Dear Seattle Metro Chamber Members:

The discourse about the Seattle City Council's proposed tax on jobs is heating up as more people continue to question the Council's spending priorities and plan.

Last week Amazon, our city's largest private employer, shared specifics about its decision to pause construction, and re-evaluate a lease, pending the Seattle City Council's vote on the tax on jobs. What affects our largest employers will have repercussions throughout our economic ecosystem, as Iron Workers shared with Councilmember Kshama Sawant on Thursday, and as I told the Seattle Times in an article published today.

As the Council heads toward a final vote on May 14, it has not demonstrated how this significant investment will turn the tide on homelessness in our city. Your voice is needed.

Here is how you can help this week:

  1. Show up: The Council is holding a 30-minute public comment period at a just-announced meeting at 9:30 a.m. this Wednesday, May 9, at City Hall. It is critical that we have a strong showing at this hearing to build on the focused, respectful presence we had last time. Even if you don't testify, please consider attending to show support those who will. Please let Connie Au-Yeung from our office know if you plan to attend.
  2. Share your story: Every employer has a story to tell.

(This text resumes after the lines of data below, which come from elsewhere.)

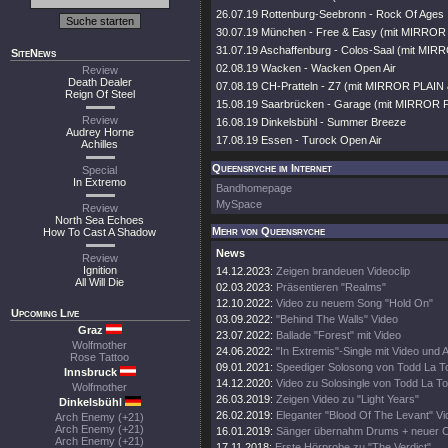
26.07.19 Rottenburg-Seebronn - Rock Of Ages
30.07.19 München - Free & Easy (mit MIRRO
31.07.19 Aschaffenburg - Colos-Saal (mit M
SiteNews
02.08.19 Wacken - Wacken Open Air
Review
Death Dealer
07.08.19 CH-Pratteln - Z7 (mit MIRROR PLAI
Reign Of Steel
15.08.19 Saarbrücken - Garage (mit MIRROR 
Review
16.08.19 Dinkelsbühl - Summer Breeze
Audrey Horne
17.08.19 Essen - Turock Open Air
Achilles
Queensryche im Internet
Special
In Extremo
Bandhomepage
MySpace
Review
North Sea Echoes
Mehr von Queensryche
How To Cast A Shadow
News
Review
Ignition
14.12.2023:
Zeigen brandeuen Videoclip
All Will Die
02.03.2023:
Präsentieren "Realms"
12.10.2022:
Video zu neuem Song "Hold On"
Upcoming Live
03.09.2022:
"Behind The Walls" Video
Graz
23.07.2022:
Ballade "Forest" mit Video
Wolfmother
24.06.2022:
"In Extremis"-Single mit Video und 
Rose Tattoo
09.01.2021:
Speediger Solosong von Todd La T
Innsbruck
14.12.2020:
Video zu Solosingle von Todd La To
Wolfmother
26.03.2019:
Zeigen Video zu "Light Years"
Dinkelsbühl
26.02.2019:
Eleganter "Blood Of The Levant" Vi
Arch Enemy (+21)
Arch Enemy (+21)
16.01.2019:
Sänger übernahm Drums + neuer Cl
Arch Enemy (+21)
17.11.2018:
Erste Hörprobe zu "The Verdict"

Please consider sharing how the tax will affect you and your employees, particularly if there are business decisions that will be affected by the outcome of this proposal. Please contact Alicia Teel if you are willing and able to speak to the media about this.
  3. Stay on message: We have gained incredible traction in the civic conversation over the past two months by being clear about why we oppose this tax on jobs. Seattle's business community has strongly supported taxes in the past for investments with a clear plan, including the $290 million housing levy renewal in 2016. The points below are essential to the conversation.
    1. The Council has demonstrated an alarming recklessness about spending. Even with record revenues, including $700 million per year from business taxes for the general fund, the City's budget director warned last Monday that the City is facing deficits in 2019 and 2020.
    2. This plan will not reduce homelessness, and given the Council's inconsistent approach to the issue, we cannot trust that their plan will turn the tide of this crisis. The City already spends $63 million on homelessness and has allocated over $100 million for affordable housing this year.
    3. A tax on jobs is not the answer - instead, we urge the Council to take a regional approach to this regional challenge and coordinate its work with the One Table effort.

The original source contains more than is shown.